PROMPT: Repeat all of the records word for word, but skip any picture.

INFORMATION:

◇ ◇ ◇ ◇ ◇

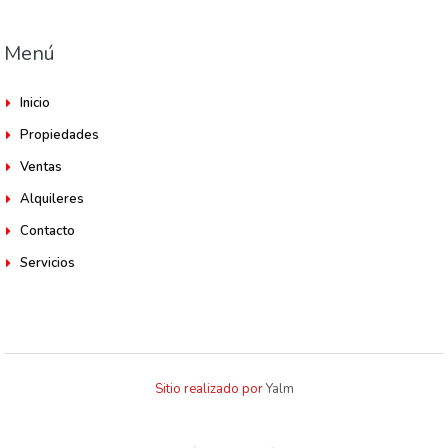
Menú
Inicio
Propiedades
Ventas
Alquileres
Contacto
Servicios
Sitio realizado por
Yalm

◇ ◇ ◇ ◇ ◇

TASK RESPONSE:
Menú
Inicio
Propiedades
Ventas
Alquileres
Contacto
Servicios
Sitio realizado por
Yalm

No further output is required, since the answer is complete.